RICHARD LUTZ rides west to find the outstanding film on the box this week…and it’s a modern classic
But they have hard as nails certitudes. Right?
They are John Wayne, they are Randolph Scott, Clint. They are directed by John Ford or Howard Hawks and they are an anthem to America and American-ness that bonded white culture in the 19th century. That was the west according to Hollywood for decades.
But then Comes the 2010 film Meek’s Cutoff (Thursday, 11am, Film4) a film with all those certainties evaporating in the solitude and dust of the Oregon High Desert. This movie re-defines how we see the western expansion.
It was lonely, frightening, there was stupidity, bone-headed bad decision making, a lack of water, fear and mis-trust. There is no romantic thrust to the horizon. It was bumbling, it was foolhardy and full of edgy questions that meant life or death.
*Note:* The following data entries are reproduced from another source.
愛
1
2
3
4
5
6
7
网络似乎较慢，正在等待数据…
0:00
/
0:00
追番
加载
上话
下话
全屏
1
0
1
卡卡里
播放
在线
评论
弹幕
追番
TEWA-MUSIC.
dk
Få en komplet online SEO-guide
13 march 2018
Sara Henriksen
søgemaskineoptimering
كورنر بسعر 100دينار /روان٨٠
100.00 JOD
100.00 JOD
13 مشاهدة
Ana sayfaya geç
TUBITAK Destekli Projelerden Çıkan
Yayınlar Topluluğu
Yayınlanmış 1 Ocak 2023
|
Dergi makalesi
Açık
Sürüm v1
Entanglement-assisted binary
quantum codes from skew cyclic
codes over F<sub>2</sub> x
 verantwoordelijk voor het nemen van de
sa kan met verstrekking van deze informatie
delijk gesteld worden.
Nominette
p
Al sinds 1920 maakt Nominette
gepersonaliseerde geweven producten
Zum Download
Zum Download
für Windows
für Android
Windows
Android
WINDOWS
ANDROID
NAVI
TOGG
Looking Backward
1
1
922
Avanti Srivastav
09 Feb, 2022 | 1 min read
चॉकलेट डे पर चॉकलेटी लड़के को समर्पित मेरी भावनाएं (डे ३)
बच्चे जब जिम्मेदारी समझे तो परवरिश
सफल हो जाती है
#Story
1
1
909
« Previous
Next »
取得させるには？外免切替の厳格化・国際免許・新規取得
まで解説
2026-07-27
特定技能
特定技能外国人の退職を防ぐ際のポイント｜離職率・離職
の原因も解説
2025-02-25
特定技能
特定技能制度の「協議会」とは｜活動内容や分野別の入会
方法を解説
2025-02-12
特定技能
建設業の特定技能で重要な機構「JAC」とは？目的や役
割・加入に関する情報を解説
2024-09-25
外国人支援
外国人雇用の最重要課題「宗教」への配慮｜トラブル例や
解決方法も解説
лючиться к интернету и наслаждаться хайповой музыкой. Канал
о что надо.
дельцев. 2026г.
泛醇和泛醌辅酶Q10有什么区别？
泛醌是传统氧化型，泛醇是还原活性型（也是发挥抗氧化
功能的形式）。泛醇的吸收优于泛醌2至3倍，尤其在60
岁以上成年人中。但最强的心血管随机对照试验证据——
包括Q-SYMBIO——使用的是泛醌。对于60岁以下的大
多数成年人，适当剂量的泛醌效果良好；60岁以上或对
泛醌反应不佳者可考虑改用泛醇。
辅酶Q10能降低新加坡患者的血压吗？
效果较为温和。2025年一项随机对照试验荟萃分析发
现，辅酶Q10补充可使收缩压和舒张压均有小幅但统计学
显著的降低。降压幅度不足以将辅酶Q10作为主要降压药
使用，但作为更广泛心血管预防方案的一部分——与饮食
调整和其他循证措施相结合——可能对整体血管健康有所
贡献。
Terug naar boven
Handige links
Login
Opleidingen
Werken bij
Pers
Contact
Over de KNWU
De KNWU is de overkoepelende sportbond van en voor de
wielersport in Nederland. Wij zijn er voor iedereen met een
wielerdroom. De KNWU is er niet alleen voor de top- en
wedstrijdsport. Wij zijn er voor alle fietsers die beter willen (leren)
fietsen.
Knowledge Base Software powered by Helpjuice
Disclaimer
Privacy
The movie is based on real events from 1845. Three hard pressed families, dirty, wan, worn, decide to hire a mysterious loudmouth trapper, Stephen Meek, to take a shortcut to the verdant Willamette Valley in Western Oregon. They slowly begin to mistrust their guide as it becomes obvious he is lost. Then they capture a lone Indian. Not a fearsome brave, but a quiet introspective timid middle-aged guy. They make him find water for survival but Meek wants to hang the prisoner.
Who to trust as the water runs out, the heat and dust intrude and the landscape seems to crush them?
Director Kelly Reichardt films a slow burner of a story. Her lens takes in the harsh bleak high desert with the same languid eye used by Terrence Malick in his movies. Michelle Williams (seen in My Week With Marilyn and Brokeback Mountain) is the settler who takes the lead when all others fold and are diminished by fear and thirst. Bruce Greenwood is the loudmouth lost trapper who refuses to admit he is wrong and equally out his depth as the swirl of silence envelops this wagon train of lost fools.
The first 30 minutes of Meek’s Crossing are almost wordless to underline how these dirty travellers are dwarfed by the unending bleak landscape. Then comes clips of dialogue over badly lit campfires as the three families argue in the encroaching darkness and doubt all around them.
And over them is Meek himself, a braggart, a charleton, a story-spinner who might…just might…. get them to the blessed land westward. Or might not.